╭─ DATA FOR THIS EXERCISE
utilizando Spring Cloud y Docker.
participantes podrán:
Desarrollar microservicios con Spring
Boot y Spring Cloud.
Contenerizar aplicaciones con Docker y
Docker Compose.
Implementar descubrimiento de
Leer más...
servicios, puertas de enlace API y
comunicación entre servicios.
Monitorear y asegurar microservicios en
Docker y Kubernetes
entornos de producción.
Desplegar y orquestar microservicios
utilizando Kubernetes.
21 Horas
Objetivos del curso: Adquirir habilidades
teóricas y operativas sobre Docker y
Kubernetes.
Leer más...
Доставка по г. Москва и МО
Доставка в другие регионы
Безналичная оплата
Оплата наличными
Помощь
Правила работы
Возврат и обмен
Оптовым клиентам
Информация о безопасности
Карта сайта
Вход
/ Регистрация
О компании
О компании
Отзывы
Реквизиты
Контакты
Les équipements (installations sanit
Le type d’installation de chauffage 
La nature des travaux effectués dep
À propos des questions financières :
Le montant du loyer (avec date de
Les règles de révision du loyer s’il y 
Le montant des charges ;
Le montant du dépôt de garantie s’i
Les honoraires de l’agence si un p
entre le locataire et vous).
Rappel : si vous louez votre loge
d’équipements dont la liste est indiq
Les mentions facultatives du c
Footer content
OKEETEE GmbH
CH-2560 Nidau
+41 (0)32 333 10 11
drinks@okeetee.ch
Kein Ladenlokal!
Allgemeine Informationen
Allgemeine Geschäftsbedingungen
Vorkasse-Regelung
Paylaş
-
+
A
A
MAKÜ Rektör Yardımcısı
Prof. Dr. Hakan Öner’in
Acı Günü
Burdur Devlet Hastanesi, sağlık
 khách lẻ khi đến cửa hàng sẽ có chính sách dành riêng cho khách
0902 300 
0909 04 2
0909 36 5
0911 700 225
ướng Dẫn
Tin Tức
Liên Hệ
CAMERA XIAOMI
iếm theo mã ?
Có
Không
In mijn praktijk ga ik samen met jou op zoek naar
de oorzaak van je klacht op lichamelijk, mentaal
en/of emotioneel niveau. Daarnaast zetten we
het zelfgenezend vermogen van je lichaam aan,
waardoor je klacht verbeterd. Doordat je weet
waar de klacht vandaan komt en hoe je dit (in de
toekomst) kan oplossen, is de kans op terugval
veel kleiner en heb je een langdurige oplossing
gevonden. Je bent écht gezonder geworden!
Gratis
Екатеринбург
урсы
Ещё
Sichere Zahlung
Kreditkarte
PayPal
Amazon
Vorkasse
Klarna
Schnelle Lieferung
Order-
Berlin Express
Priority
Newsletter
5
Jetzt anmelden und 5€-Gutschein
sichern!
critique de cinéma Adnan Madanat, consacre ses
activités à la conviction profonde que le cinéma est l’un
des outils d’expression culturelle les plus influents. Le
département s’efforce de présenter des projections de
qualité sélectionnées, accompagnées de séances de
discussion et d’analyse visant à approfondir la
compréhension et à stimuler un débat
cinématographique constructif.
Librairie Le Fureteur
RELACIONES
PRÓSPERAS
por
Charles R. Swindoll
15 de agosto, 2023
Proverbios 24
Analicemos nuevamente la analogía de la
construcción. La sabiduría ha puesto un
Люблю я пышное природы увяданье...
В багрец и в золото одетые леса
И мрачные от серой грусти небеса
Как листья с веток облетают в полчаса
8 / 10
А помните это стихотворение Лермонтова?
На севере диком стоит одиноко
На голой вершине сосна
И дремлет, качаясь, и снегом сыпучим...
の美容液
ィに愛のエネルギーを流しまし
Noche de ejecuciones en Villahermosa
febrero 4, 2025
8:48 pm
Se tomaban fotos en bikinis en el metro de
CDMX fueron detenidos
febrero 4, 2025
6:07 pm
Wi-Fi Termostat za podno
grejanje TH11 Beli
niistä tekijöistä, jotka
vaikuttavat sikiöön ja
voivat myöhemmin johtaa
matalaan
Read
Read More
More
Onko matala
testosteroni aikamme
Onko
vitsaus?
╰─
### TASK
Write out again, exactly, the line containing "На севере диком стоит одиноко" and every later line of the records. Omit the rest.

### ANSWER TO THIS TASK
На севере диком стоит одиноко
На голой вершине сосна
И дремлет, качаясь, и снегом сыпучим...
の美容液
ィに愛のエネルギーを流しまし
Noche de ejecuciones en Villahermosa
febrero 4, 2025
8:48 pm
Se tomaban fotos en bikinis en el metro de
CDMX fueron detenidos
febrero 4, 2025
6:07 pm
Wi-Fi Termostat za podno
grejanje TH11 Beli
niistä tekijöistä, jotka
vaikuttavat sikiöön ja
voivat myöhemmin johtaa
matalaan
Read
Read More
More
Onko matala
testosteroni aikamme
Onko
vitsaus?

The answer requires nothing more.